If you put teachers in charge of marking (part of) their student’s examination work and at the same time, tell them that their livelihoods depend upon their getting as many high grades as possible they may be tempted to … err … cheat. Many would.
The whole concept of ‘coursework’ puts teachers in an impossible lose-lose position. It’s like allowing car owners to carry out their own MOT tests and threatening to confiscate their cars if they don’t pass.
So I’m not in the least surprised to hear about Harris Academy Beckenham. It is being investigated by Ofqual, the exams regulator, because 81 per cent of the 78 students who sat GCSE English Language at foundation tier level are said to have passed one of the teacher-assessed parts of the exam with grades A* to C. And 45 per cent got the similar grades in the other teacher assessed bit. Yet, overall, once the externally assessed exams were factored in only four per cent - yes that equates to about three students – reportedly got grades A*-C.

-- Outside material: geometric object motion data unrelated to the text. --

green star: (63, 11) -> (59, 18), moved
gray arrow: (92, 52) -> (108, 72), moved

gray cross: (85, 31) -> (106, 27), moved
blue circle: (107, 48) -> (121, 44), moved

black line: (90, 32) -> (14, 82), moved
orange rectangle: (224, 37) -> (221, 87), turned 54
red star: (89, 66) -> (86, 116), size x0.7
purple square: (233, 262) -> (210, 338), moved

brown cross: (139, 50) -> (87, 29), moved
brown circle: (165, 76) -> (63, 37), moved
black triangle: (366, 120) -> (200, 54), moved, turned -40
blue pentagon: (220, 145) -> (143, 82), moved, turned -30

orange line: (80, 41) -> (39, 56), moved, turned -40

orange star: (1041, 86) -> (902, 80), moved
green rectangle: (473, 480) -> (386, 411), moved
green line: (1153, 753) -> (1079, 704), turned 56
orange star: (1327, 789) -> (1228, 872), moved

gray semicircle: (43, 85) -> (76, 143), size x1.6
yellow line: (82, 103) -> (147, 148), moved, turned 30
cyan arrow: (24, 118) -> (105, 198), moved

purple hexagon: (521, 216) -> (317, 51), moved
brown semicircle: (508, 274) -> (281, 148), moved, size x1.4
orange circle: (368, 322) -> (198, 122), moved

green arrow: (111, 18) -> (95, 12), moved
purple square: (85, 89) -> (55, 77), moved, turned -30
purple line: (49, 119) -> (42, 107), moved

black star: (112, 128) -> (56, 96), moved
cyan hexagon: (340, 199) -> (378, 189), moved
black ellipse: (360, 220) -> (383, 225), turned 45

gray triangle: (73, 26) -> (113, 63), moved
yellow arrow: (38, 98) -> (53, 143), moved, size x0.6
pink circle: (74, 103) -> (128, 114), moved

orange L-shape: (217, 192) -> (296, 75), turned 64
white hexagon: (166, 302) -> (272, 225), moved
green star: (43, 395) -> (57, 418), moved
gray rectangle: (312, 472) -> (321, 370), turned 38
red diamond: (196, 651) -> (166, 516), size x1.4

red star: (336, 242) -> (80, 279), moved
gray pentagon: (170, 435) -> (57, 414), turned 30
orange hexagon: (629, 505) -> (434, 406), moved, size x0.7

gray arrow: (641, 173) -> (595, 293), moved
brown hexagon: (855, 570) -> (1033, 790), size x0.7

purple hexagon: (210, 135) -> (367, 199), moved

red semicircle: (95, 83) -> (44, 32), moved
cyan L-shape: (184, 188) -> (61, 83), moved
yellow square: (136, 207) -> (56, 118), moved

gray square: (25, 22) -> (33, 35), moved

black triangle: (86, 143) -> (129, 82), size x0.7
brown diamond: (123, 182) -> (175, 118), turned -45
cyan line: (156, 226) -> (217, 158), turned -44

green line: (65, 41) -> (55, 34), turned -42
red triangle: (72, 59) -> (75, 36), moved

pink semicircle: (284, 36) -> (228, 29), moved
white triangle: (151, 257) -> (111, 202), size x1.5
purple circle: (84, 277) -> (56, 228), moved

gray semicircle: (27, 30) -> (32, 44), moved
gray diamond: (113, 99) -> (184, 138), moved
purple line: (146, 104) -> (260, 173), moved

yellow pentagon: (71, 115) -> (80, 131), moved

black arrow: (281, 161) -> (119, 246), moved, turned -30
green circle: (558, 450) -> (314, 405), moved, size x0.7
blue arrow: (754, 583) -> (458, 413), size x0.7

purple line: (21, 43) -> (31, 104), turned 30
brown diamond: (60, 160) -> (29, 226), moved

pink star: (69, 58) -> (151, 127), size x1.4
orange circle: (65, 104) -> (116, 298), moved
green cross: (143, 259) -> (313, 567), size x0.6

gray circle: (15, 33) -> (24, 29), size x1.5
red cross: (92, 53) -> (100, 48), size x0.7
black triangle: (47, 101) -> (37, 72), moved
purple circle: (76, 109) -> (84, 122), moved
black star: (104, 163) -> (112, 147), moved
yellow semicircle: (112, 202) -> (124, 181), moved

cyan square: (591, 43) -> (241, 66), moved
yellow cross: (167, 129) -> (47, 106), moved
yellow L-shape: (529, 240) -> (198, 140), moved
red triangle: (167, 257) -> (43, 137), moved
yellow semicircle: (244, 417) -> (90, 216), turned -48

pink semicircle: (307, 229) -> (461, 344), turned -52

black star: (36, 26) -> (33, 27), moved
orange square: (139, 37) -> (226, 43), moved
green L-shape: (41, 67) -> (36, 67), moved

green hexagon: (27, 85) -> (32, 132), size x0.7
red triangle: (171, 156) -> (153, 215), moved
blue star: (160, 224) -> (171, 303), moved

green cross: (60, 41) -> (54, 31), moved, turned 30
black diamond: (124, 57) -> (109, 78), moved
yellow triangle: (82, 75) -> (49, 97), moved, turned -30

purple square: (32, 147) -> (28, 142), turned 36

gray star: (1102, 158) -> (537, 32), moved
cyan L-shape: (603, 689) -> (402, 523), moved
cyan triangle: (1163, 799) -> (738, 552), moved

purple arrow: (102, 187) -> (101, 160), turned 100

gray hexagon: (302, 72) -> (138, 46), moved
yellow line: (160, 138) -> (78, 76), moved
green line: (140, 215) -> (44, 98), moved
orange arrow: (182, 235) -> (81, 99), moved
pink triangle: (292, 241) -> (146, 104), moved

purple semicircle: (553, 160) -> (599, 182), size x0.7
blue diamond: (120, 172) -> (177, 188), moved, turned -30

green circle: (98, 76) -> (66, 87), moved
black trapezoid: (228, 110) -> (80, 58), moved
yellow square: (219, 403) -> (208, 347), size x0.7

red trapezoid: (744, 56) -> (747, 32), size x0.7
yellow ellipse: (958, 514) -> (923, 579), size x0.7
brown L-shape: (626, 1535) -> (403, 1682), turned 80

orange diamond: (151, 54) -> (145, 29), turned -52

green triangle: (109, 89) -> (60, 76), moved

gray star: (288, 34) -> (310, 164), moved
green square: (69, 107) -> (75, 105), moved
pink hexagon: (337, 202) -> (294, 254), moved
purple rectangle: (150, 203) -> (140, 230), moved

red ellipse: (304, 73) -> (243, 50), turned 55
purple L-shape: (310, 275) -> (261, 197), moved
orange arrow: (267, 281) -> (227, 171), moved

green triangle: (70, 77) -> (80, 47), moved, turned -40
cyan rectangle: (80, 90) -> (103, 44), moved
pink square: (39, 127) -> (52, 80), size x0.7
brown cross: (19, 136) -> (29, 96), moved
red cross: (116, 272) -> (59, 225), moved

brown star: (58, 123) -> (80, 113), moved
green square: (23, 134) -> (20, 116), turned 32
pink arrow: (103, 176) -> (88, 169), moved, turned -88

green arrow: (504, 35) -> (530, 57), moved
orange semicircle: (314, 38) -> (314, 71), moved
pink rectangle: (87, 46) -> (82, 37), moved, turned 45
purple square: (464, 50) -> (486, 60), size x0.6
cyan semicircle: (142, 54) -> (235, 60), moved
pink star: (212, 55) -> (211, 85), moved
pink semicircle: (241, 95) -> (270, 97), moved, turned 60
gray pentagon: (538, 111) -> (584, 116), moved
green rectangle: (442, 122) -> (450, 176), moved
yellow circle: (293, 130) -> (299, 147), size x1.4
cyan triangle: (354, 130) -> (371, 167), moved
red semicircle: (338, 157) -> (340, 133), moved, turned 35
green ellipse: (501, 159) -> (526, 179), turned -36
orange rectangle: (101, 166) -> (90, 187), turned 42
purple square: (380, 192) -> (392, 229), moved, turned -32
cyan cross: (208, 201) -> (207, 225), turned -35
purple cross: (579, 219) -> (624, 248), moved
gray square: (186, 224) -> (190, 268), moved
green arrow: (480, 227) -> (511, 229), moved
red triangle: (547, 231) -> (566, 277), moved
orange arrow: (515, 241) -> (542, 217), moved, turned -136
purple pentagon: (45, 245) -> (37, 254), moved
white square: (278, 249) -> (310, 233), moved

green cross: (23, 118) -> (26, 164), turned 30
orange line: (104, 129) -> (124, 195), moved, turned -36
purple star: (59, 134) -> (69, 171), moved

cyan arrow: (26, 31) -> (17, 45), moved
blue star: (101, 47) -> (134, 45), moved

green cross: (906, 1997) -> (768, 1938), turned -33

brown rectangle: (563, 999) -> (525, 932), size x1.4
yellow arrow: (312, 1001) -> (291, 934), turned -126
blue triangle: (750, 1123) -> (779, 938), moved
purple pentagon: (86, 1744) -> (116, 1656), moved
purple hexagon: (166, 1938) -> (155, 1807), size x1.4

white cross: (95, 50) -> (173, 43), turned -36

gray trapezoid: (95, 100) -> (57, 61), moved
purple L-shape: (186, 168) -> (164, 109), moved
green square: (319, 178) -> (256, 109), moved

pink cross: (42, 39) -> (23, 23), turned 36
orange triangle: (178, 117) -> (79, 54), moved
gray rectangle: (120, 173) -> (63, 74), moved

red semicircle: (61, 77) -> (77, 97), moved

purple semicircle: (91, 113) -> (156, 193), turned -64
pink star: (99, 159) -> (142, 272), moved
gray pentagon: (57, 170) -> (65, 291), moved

Describing this apparent cavernous gap as a ‘discrepancy’ is something of an understatement.
So why don’t we hear about this sort of thing more often? Because it clearly is not in the interests of teachers and schools to draw attention to it. We know about Harris Academy Beckenham only because an unnamed teacher “who has been close to the school” has reported these claims to Ofqual and gone to the press with his story. Draw your own conclusions about his current relationship with the school … which isstrenuously denying that anything irregular has gone on.
In a way the school is right. Nothing irregular has gone on because this kind of thing happens continually and ubiquitously, as Warwick Mansell proved in his impeccably researched book Education by Numbers: The Tyranny of Testing (2007).
Research by former Ofsted Inspector Birendra Singh, published last month, demonstrated clearly that science teachers are being put under pressure to inflate – or even invent – GCSE coursework marks as a way of massaging their schools’ rankings.
One head of department I knew told staff bluntly to inflate the A level English course work as much as possible to offset the weaker students’ expected poor performance in the written papers.
Teachers were obliged to spend hours helping each student with draft after draft and then at the end of the process (by which time they knew everybody’s work almost by heart and had effectively written chunks of it) to put a high mark on it, whether it deserved it or not. Often, staff were instructed to make it 100 per cent. “If the student has, with your help, fulfilled all the criteria, then it’s full marks” he asserted.
But teachers have bills to pay. There was no way they could have objected openly at the time. No teacher can afford to jeopardise his or her job or the status of the school which employs him or her by downgrading students – much as they may deserve it – given that schools and teachers are judged by “results”. And that means exam passes.
The powers-that-be are aware of all this of course. And there is much less emphasis on coursework – to the fury of many teachers who want their students to pass by fair means or foul - than there used to be. Most of it now has to be written in school under ‘controlled conditions’ so at least it can’t be ghosted by parents or pinched from the internet, but that doesn’t do anything to stop anxious teachers from larding it with undeserved marks.
From next year oral work – the easiest thing of all to mark up generously because there is no evidence afterwards – will be excluded from the final GCSE English grade and that will help.
At least it will in that grades might be a more accurate indication of what candidates actually know, understand and can do.
On the other hand the exam should be a full top at the end of a course and not the concern which drives every single minute of every lesson for two years. Coursework, in the sense of what the student learns and does in class and elsewhere week after week for two years, is about learning and development – and that’s what really matters.
The best coursework leads to the exam but is not part of it. All examination work should be marked objectively by impartial people who do not know the candidates. To do otherwise is to sell our young people short by issuing them with phoney qualifications.